## [THE TASK]
Throughout the listing that follows, find each line with the word "premium" and copy it.

## [GIVEN RECORDS]
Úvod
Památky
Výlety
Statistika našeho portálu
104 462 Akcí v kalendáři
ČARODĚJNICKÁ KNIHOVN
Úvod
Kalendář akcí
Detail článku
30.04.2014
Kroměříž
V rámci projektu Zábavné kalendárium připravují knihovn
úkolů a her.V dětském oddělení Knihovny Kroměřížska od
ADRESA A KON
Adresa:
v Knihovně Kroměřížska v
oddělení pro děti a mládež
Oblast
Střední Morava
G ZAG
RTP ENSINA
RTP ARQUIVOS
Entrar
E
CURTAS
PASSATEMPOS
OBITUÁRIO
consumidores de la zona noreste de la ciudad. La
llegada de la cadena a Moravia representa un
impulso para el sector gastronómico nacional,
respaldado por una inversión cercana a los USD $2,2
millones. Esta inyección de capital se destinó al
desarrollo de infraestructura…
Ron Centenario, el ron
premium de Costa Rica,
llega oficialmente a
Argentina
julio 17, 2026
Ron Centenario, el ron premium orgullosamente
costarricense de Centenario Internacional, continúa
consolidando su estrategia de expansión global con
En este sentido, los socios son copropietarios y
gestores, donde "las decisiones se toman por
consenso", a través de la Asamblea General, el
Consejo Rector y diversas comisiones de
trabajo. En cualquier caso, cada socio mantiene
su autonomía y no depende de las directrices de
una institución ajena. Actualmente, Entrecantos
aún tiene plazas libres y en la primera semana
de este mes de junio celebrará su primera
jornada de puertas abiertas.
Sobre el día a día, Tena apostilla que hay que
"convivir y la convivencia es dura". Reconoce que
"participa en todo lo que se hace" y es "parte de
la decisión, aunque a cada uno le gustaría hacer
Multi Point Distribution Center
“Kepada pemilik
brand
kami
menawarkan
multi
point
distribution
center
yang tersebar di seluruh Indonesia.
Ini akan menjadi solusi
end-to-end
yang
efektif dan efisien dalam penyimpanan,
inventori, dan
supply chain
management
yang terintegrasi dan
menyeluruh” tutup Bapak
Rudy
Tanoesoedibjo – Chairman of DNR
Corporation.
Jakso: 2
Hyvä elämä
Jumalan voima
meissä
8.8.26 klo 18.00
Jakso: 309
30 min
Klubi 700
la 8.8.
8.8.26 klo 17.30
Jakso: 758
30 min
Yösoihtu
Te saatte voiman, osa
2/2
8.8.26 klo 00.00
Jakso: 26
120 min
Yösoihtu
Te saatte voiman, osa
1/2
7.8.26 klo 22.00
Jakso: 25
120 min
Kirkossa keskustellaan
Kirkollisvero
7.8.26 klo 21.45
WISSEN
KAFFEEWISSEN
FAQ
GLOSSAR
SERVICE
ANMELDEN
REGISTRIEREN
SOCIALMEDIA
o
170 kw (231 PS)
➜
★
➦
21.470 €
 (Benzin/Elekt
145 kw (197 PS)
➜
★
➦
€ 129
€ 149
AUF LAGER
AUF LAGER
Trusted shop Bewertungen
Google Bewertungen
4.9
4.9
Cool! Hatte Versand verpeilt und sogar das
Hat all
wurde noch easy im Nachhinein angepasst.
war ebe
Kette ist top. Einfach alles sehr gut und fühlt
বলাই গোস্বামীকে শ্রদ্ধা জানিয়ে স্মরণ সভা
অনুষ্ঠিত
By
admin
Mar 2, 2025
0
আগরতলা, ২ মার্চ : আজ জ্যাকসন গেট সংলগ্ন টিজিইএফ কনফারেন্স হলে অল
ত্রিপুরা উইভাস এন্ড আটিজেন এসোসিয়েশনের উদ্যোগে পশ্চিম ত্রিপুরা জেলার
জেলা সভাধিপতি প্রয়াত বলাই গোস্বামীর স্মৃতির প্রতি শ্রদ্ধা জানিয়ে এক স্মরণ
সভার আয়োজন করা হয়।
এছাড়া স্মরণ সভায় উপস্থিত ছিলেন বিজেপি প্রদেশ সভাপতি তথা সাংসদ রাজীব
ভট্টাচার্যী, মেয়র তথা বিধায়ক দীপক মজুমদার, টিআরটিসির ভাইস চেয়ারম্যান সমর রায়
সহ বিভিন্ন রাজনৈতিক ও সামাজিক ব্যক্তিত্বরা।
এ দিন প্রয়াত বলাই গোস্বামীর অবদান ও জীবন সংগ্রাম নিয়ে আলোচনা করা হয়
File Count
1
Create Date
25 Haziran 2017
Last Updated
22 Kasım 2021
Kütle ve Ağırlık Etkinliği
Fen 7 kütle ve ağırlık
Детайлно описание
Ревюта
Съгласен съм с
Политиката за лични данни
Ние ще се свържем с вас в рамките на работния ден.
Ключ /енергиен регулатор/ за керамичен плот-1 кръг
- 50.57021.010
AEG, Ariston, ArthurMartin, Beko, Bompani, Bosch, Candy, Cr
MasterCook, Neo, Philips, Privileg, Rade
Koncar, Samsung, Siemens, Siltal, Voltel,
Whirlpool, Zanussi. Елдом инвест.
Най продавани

## [ANSWER TO THIS PROBLEM]
premium de Costa Rica,
Ron Centenario, el ron premium orgullosamente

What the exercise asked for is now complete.